Patience will be a necessary virtue in this market environment. Indeed, the topic of patient capital (aka long-term capital) was discussed today by leading fund managers spanning the worlds of private equity, private debt and real assets. Armen Panossian, Head of Performing Credit and Portfolio Manager at Oaktree Capital Management, explained that one could think about patience in two ways: “Firstly, by being able to sustain mark-to-market movements or secondly, by sitting on cash and waiting to be opportunistic”. In other words, deploying capital only when the knife is falling on companies.
One important clarion call, made by Verdun Perry, Senior Managing Director, Strategic Partners at Blackstone Group, was for GPs to look past the appearance, the colour, the ethnicity of interviewee candidates, and “just give them a chance” if they have hunger and desire. Perry cited his own personal experience, which involved wearing an ill fitting suit lent to him by a college friend. His anecdote felt like an important call for action at a time when the industry needs to become more inclusive and diverse. Looking ahead, there is a sense that greater inclusivity, greater democratisation (by opening up to retail), continued commitments to ESG, and overall industry performance, should provide solid foundations on which to build an even stronger, mature industry.
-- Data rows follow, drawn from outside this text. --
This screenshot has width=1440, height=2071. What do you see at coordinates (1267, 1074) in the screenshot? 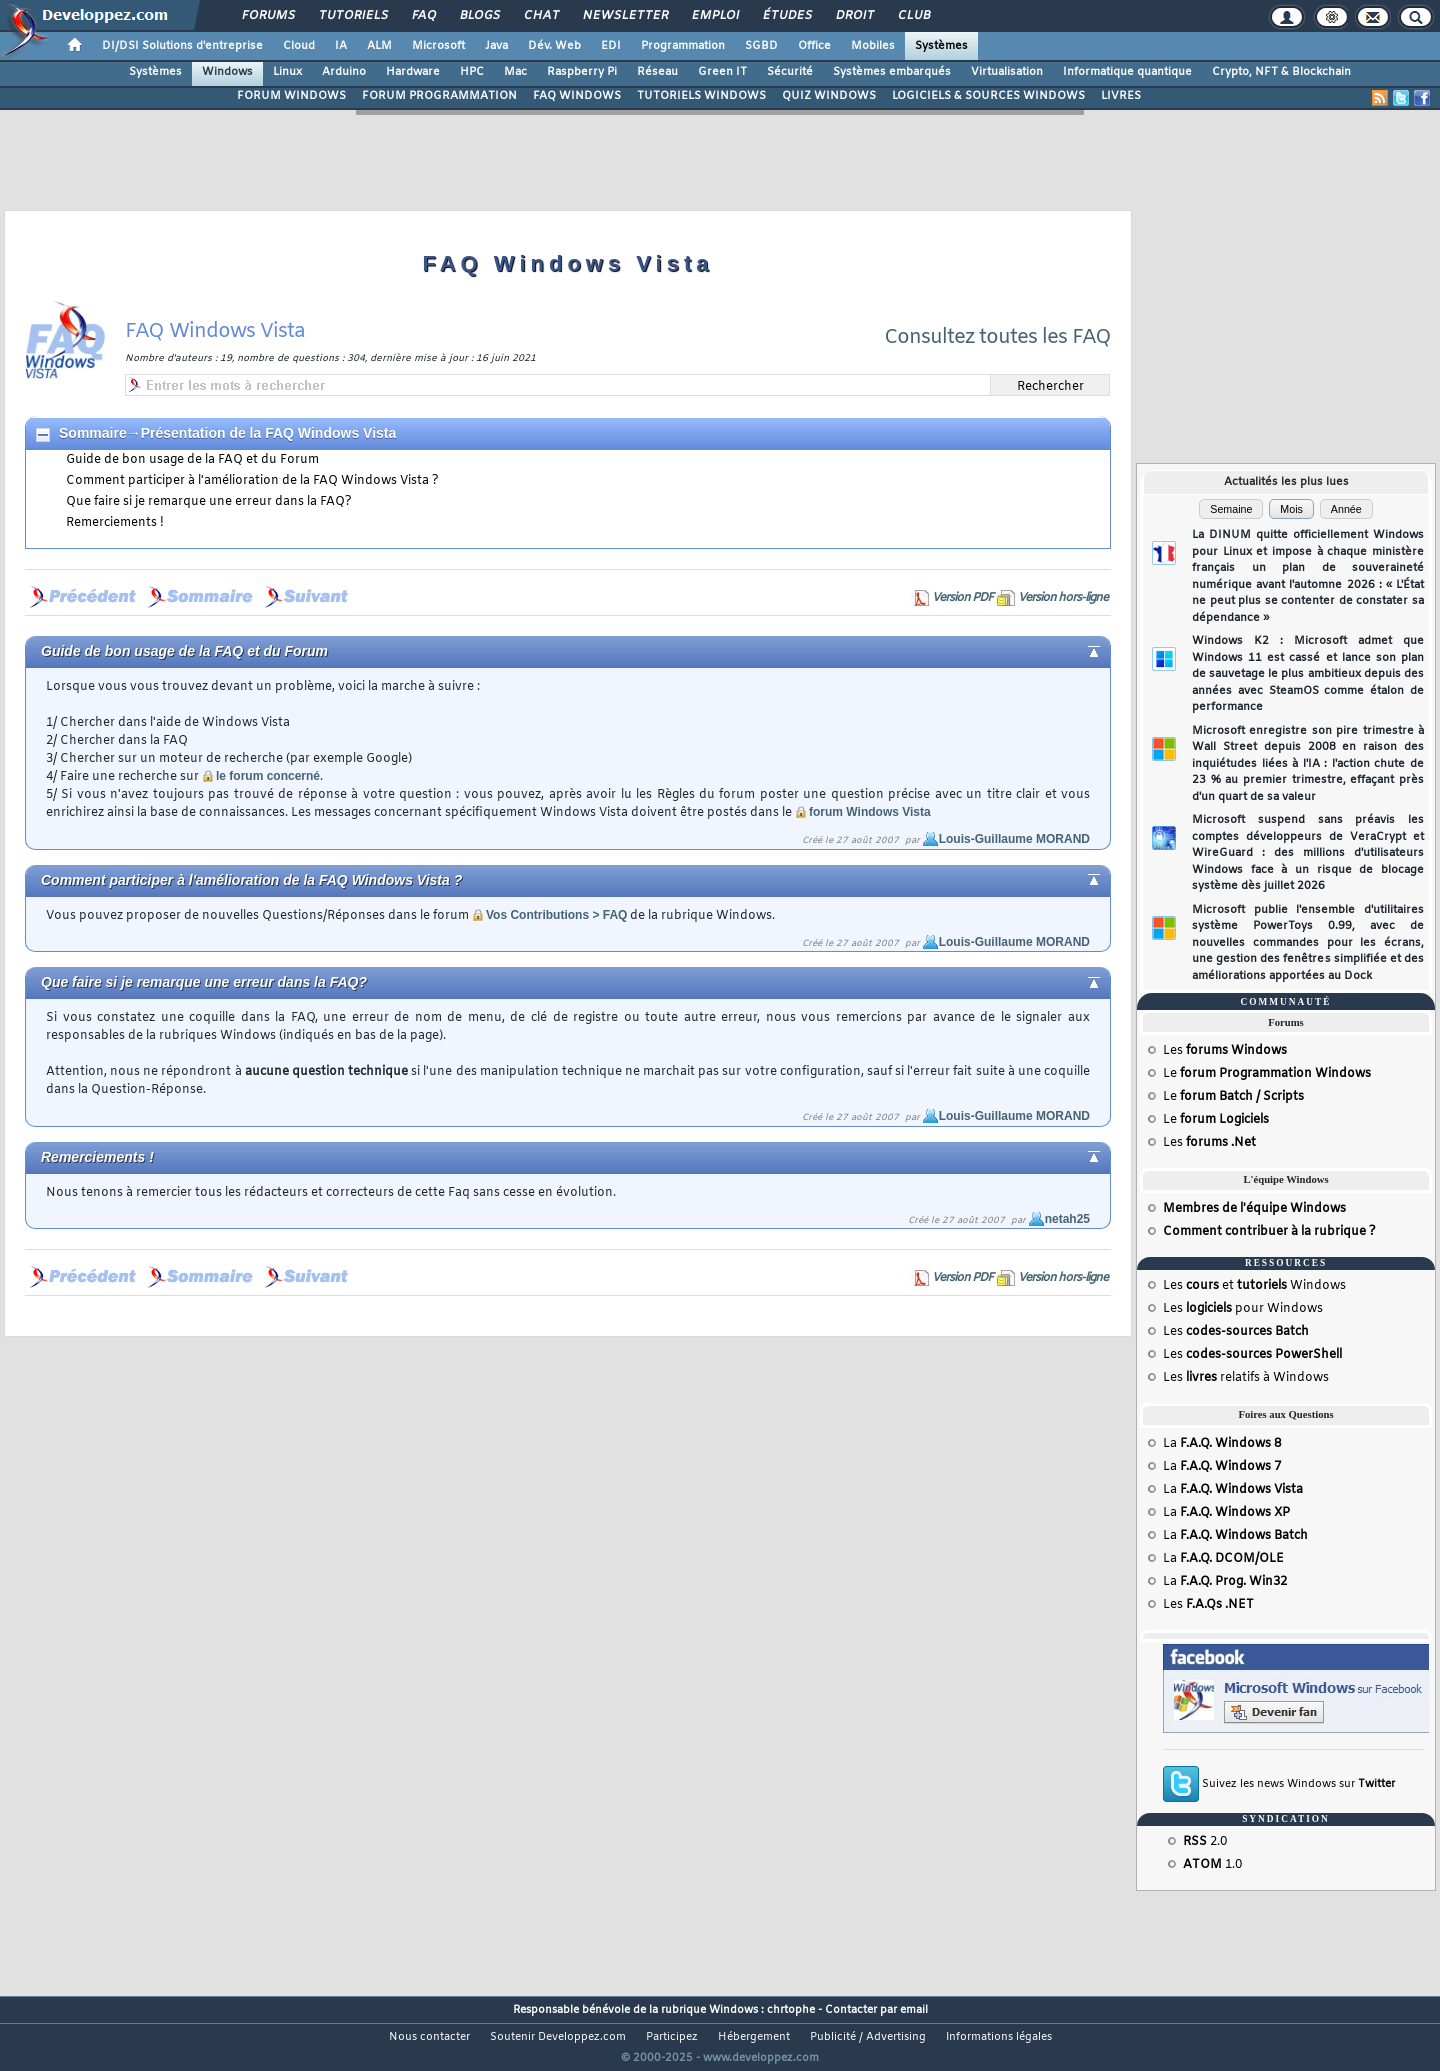
I see `Le` at bounding box center [1267, 1074].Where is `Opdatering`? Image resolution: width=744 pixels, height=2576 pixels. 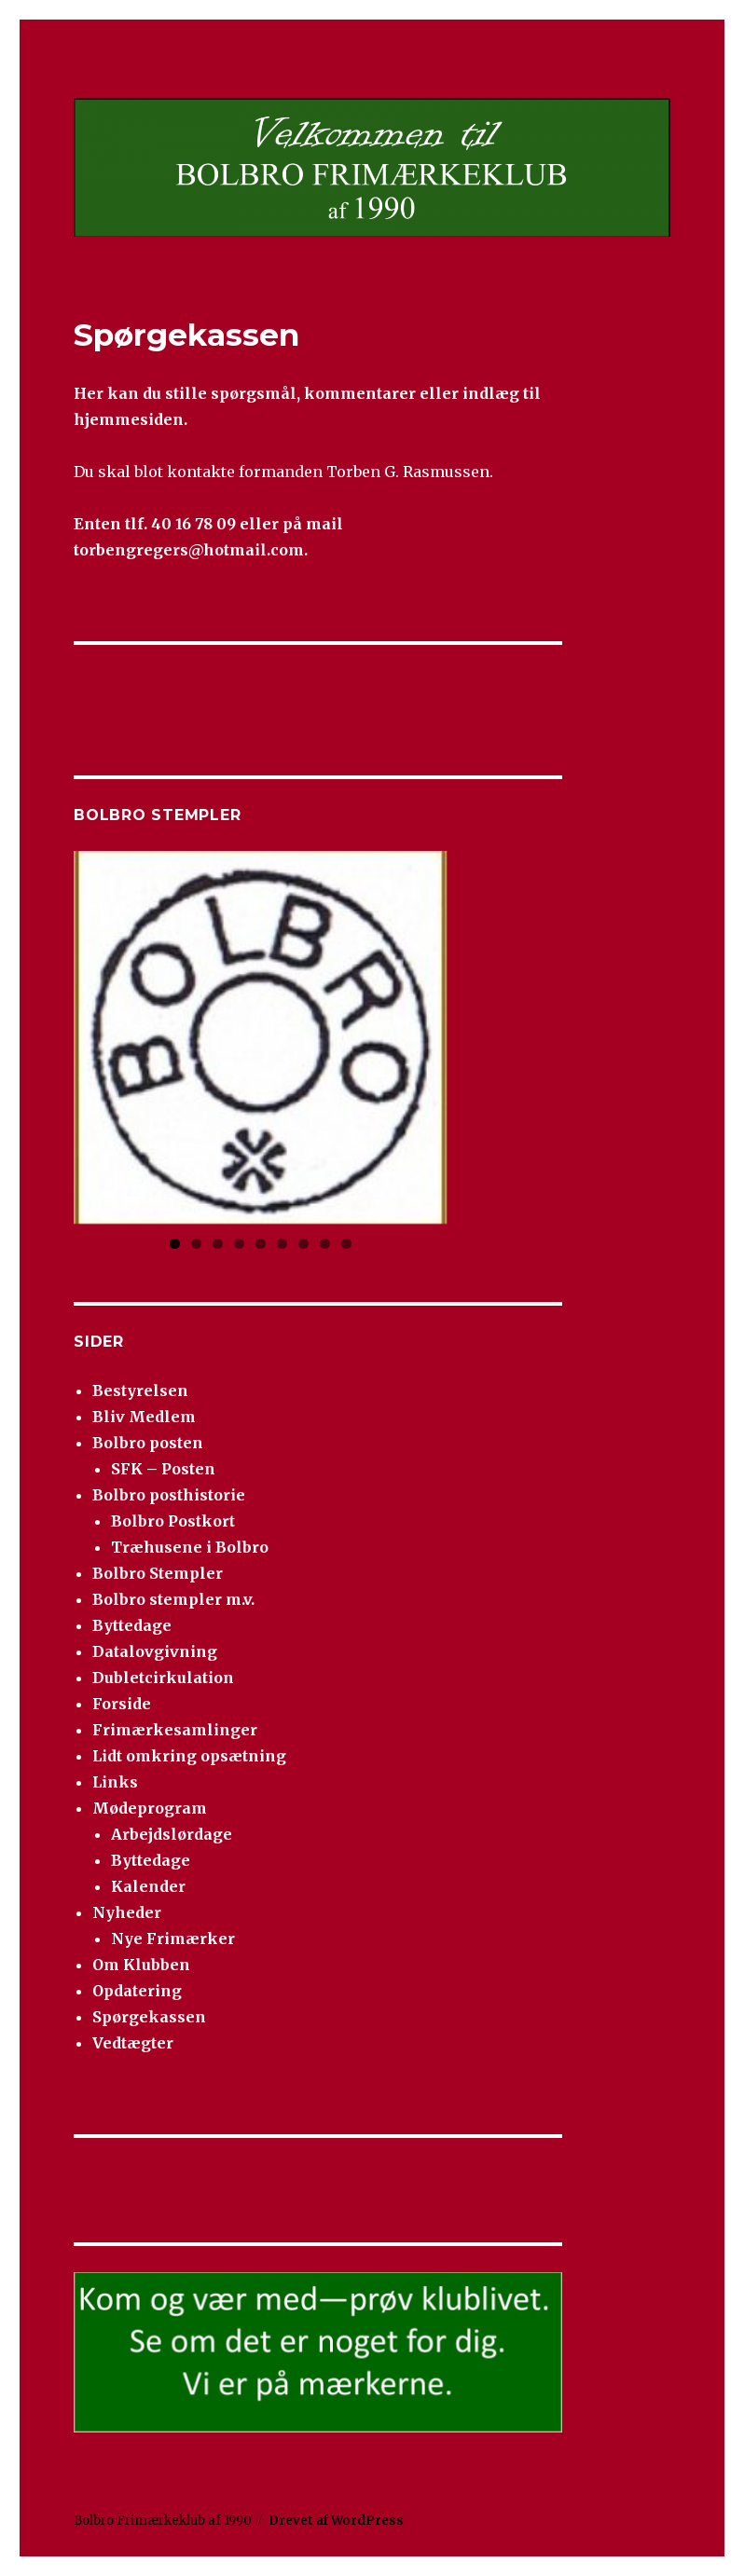 Opdatering is located at coordinates (137, 1990).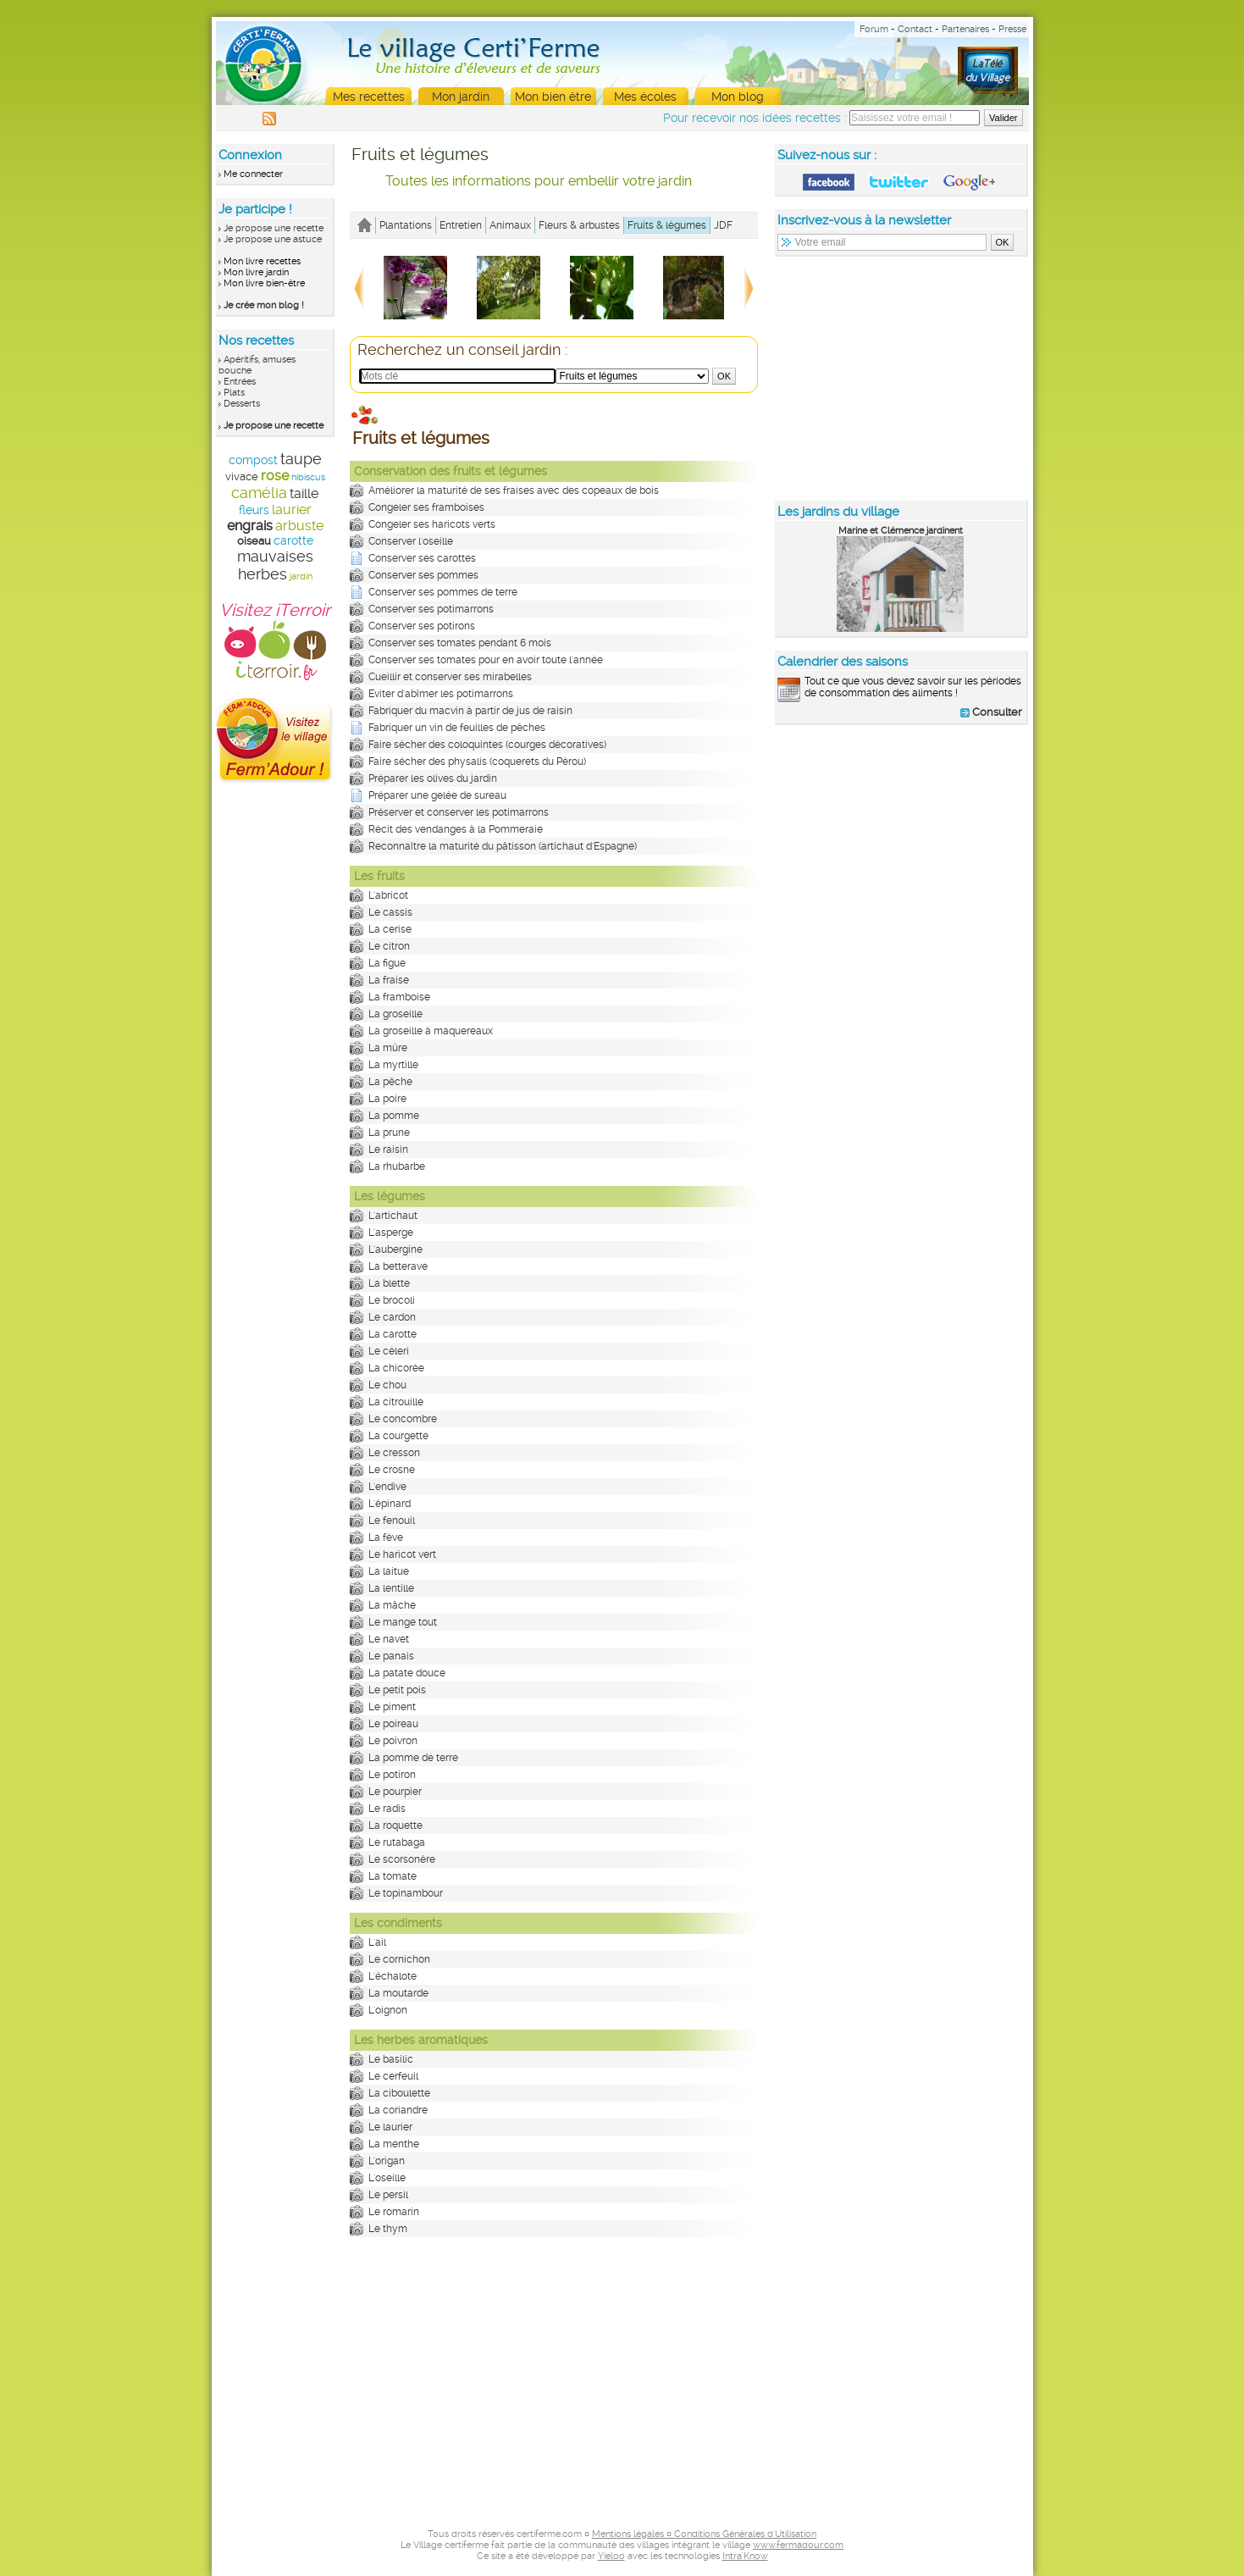 The width and height of the screenshot is (1244, 2576). Describe the element at coordinates (413, 1758) in the screenshot. I see `La pomme de terre` at that location.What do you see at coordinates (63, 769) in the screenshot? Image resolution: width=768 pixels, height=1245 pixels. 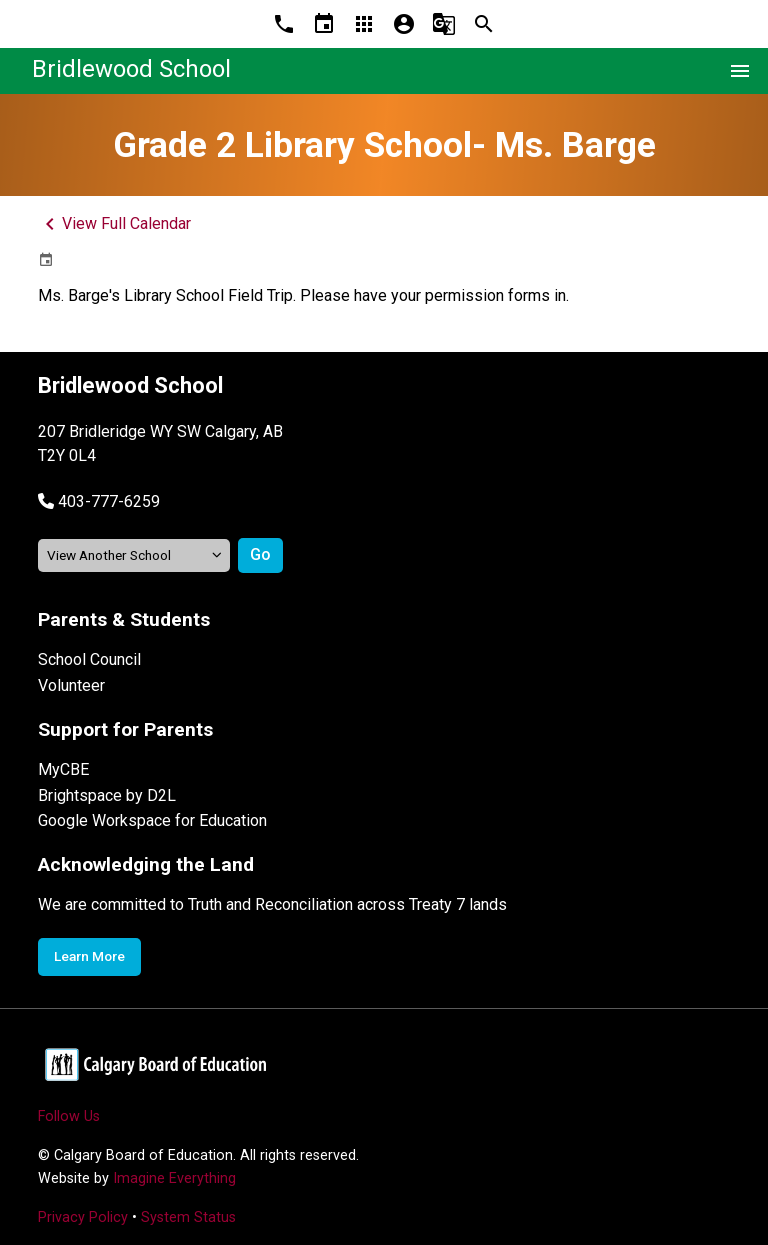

Baking in recessions and lower cash flows are now de rigour in deal sourcing as GPs acknowledge that the period of cheap credit and red hot valuations are likely over. “As we look through recession and in to the longer term I think it’s going to be a very good period”, remarked one LP.
There could even be a silver lining for European private credit investors as they wait for the ECB to commence rate hikes like their US counterparts. As Richard Hope, Managing Director at Hamilton Lane, opined: “Europe hasn’t yet rewarded private debt investors because rates just have not been high enough”.
As the end of Day 1 came to a close, the mood inside had most definitely mirrored the outside sun.